Exporting embeddings for current PinSAGE implementation

Hi, I am referring to the following implementation of pinSAGE : https://github.com/dmlc/dgl/tree/master/examples/pytorch/pinsage

I had a few questions regarding it -

  1. Is it using the user features? If yes, where? I can see item features being used, but can’t understand where the user features are used.
  2. the readme in repo says that it learns embeddings for each node, instead of getting it as a function of node features. but i can’t understand how its being done, and how do we export the node embeddings.

Wouldn’t something simple like :

with torch.no_grad():
    item_batches = torch.arange(g.number_of_nodes(item_ntype)).split(args.batch_size)
    h_item_batches = []
    for blocks in dataloader_test:
        for i in range(len(blocks)):
            blocks[i] = blocks[i].to(device)
        h_item_batches.append(model.get_repr(blocks))
    h_item = torch.cat(h_item_batches, 0)
    torch.save(h_item,"embeddings.pth")

work to save the embeddings even if the graph g is different from what we trained on?

Please let me know if i couldn’t explain some parts of the questions, or if more details are needed

Also, are there any tips on improving the training speed? Because right now the dataloader is very slow, and GPU is mostly sitting idle. The time of dataloader for 1 step is greater than 100s while GPU completes 1 step in <1sec. I have increased number of workers to 15, but even than isn’t helpful in such large time for sampling

Is it using the user features? If yes, where? I can see item features being used, but can’t understand where the user features are used.

PinSAGE is not using user features. It only learns the representation of items, and the training loss is also comparing whether two items are relevant.

the readme in repo says that it learns embeddings for each node, instead of getting it as a function of node features. but i can’t understand how its being done, and how do we export the node embeddings.

Essentially each item has its own learnable vector as parameter. This is reflected by the fact that the item ID itself is an integral feature in https://github.com/dmlc/dgl/blob/master/examples/pytorch/pinsage/model.py#L48-L49 (or the item embedding matrix created in https://github.com/dmlc/dgl/blob/master/examples/pytorch/pinsage/model_sparse.py#L88 if you are looking for sparse embedding updates).

That being said, your demo code is correct for saving the embeddings, because the output from PinSAGE model is indeed the representation we use later for nearest neighbor lookup etc. However, the PinSAGE model provided here is a transductive model, meaning that it cannot be migrated to a completely different graph. This is because we have the item embedding matrix as a learnable parameter. The reason for having that is because assigning a learnable embedding for each item performs better than just using the item features on the public datasets we have tested (MovieLens & Nowplaying-RS).

Also, are there any tips on improving the training speed? Because right now the dataloader is very slow, and GPU is mostly sitting idle.

This is a good question.
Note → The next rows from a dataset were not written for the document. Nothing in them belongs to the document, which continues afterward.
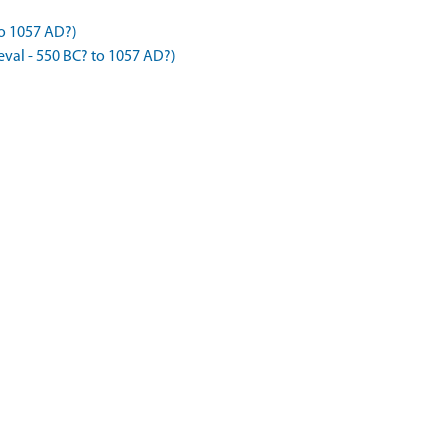
to 1057 AD?)
val - 550 BC? to 1057 AD?)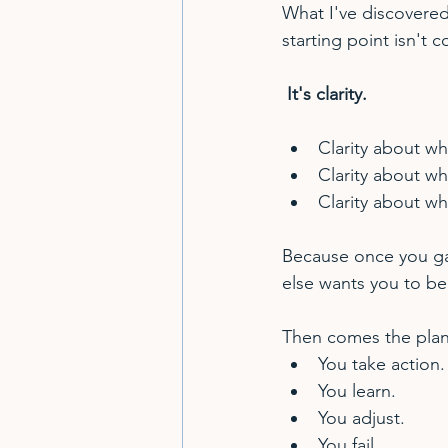
What I've discovered
starting point isn't c
 It's clarity.
Clarity about wh
Clarity about wh
Clarity about wh
Because once you ga
else wants you to be
Then comes the plan.
You take action.
You learn.
You adjust.
You fail.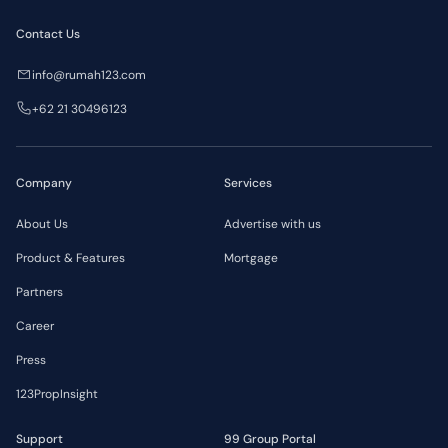
Contact Us
info@rumah123.com
+62 21 30496123
Company
Services
About Us
Advertise with us
Product & Features
Mortgage
Partners
Career
Press
123PropInsight
Support
99 Group Portal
Actually, the computation of PinSAGE model is so light that the time spent in sampling takes over as one of the major bottleneck (and the sampling algorithm is indeed quite complex as well). This is observed in most GNN models in neighbor sampling.

However, 100 seconds for 1 training step sounds strange to me. What are your arguments of PinSAGE sampler? And what is the size (number of users/items/interactions) of your graph?

Thanks.

Hi, thanks for the detailed reply.
My graph has around 150m edges and 1m nodes.

I had run it for
layers=2,hidden_dims=256, num_neighbours=3, num_random_walks=10,random_walk_length=2, batch_size 500000.

But on using a smaller batch size like 5000, I observed a better overall estimated training time.
I am using num_workers = num_cores of my machine -1.
Is there any other way to reduce the time further, because currently it is quite large and prevents training for any significant number of epochs.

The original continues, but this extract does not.